Monday, 20 April 2015 14:29:30 Europe/London

Every occasion dress needs a jacket for later on if it gets chilly, or just in case you fancy covering up. Finding the perfect jacket that suits all occasions and is suitable for all types of events is often very tricky. Unles....you make your own like Manju did. This fantastic jacket looks amazing with her self made silk dress, and we think would work will with any outfit. Read more from Manju, below.

Vogue 8958: DIY Ladies Satin Tuxedo Jacket: White Tree Fabrics Project

Vogue 8958: DIY Ladies Satin Tuxedo Jacket

Hi Friends,

First of all thank you for all your lovely comments on my last post. At the end of that post I said I had made a jacket to go with the dress. Well, not exactly to go with the dress. But I felt a smart dress like that needed a smart jacket that I could throw over it if necessary. So, as my next White Tree Fabrics project, I decided to make a black satin tuxedo style jacket from Vogue 8958.
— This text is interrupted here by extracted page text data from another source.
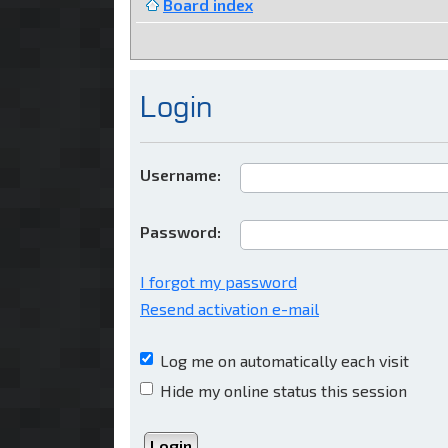
Board index
Login
Username:
Password:
I forgot my password
Resend activation e-mail
Log me on automatically each visit
Hide my online status this session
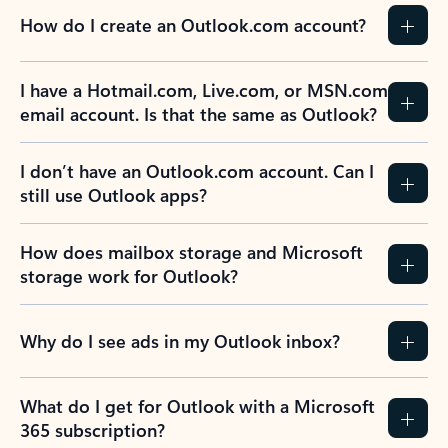
How do I create an Outlook.com account?
I have a Hotmail.com, Live.com, or MSN.com
email account. Is that the same as Outlook?
I don’t have an Outlook.com account. Can I
still use Outlook apps?
How does mailbox storage and Microsoft
storage work for Outlook?
Why do I see ads in my Outlook inbox?
What do I get for Outlook with a Microsoft
365 subscription?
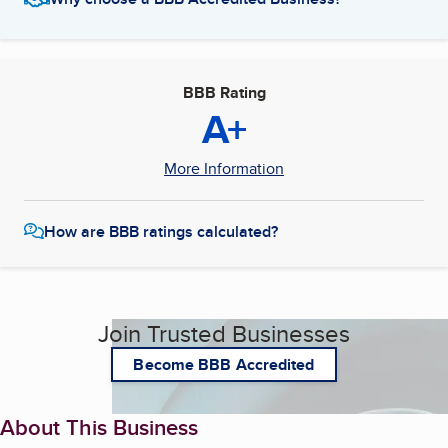
BBB Rating
A+
More Information
How are BBB ratings calculated?
Join Trusted Businesses
Become BBB Accredited
About This Business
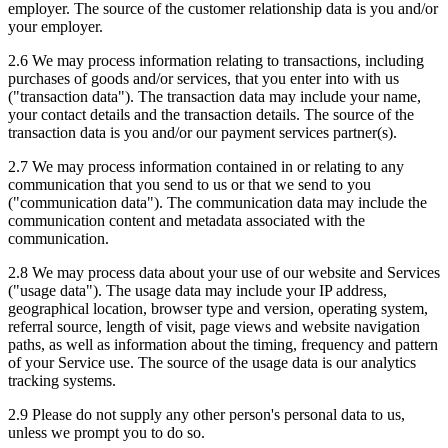
employer. The source of the customer relationship data is you and/or
your employer.
2.6 We may process information relating to transactions, including
purchases of goods and/or services, that you enter into with us
("transaction data"). The transaction data may include your name,
your contact details and the transaction details. The source of the
transaction data is you and/or our payment services partner(s).
2.7 We may process information contained in or relating to any
communication that you send to us or that we send to you
("communication data"). The communication data may include the
communication content and metadata associated with the
communication.
2.8 We may process data about your use of our website and Services
("usage data"). The usage data may include your IP address,
geographical location, browser type and version, operating system,
referral source, length of visit, page views and website navigation
paths, as well as information about the timing, frequency and pattern
of your Service use. The source of the usage data is our analytics
tracking systems.
2.9 Please do not supply any other person's personal data to us,
unless we prompt you to do so.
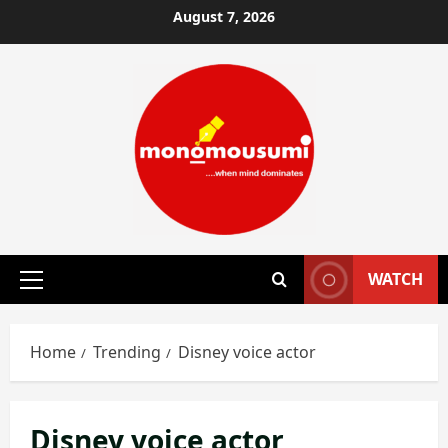
Skip
August 7, 2026
to
content
WATCH
Primary
Menu
Home
Trending
Disney voice actor
Disney voice actor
Vogue 8958: DIY Ladies Satin Tuxedo Jacket

Vogue 8958: DIY Ladies Satin Tuxedo Jacket

I have to say that the satin is very hard to photograph without showing it as being incredibly wrinkled. I promise you, in real life it doesn’t look that bad!

Vogue 8958: DIY Ladies Satin Tuxedo Jacket

Vogue 8958: DIY Ladies Satin Tuxedo Jacket

White Tree Fabrics very generously supplied me with the pattern, this premium duchess satin and this premium viscose lining. I prewashed all the fabrics before sewing and I can testify they wash and sew beautifully and the end product looks very high quality.

Vogue 8958: DIY Ladies Satin Tuxedo Jacket

Vogue 8958: DIY Ladies Satin Tuxedo Jacket – Inside Lining

The Vogue pattern itself is a great pattern to have in your stash. I think it is their take on the Le Smoking tuxedo jacket first shown by YSL in 1966. It’s just a classic pattern and I would love to make up view D sometime in a crepe. It also features 2 piece sleeves which give a great shape and are very comfortable to wear:

Vogue 8958: DIY Ladies Satin Tuxedo Jacket - two piece sleeve

Vogue 8958: DIY Ladies Satin Tuxedo Jacket – two piece sleeve

Vogue 8958: DIY Ladies Satin Tuxedo Jacket - flap and button detail.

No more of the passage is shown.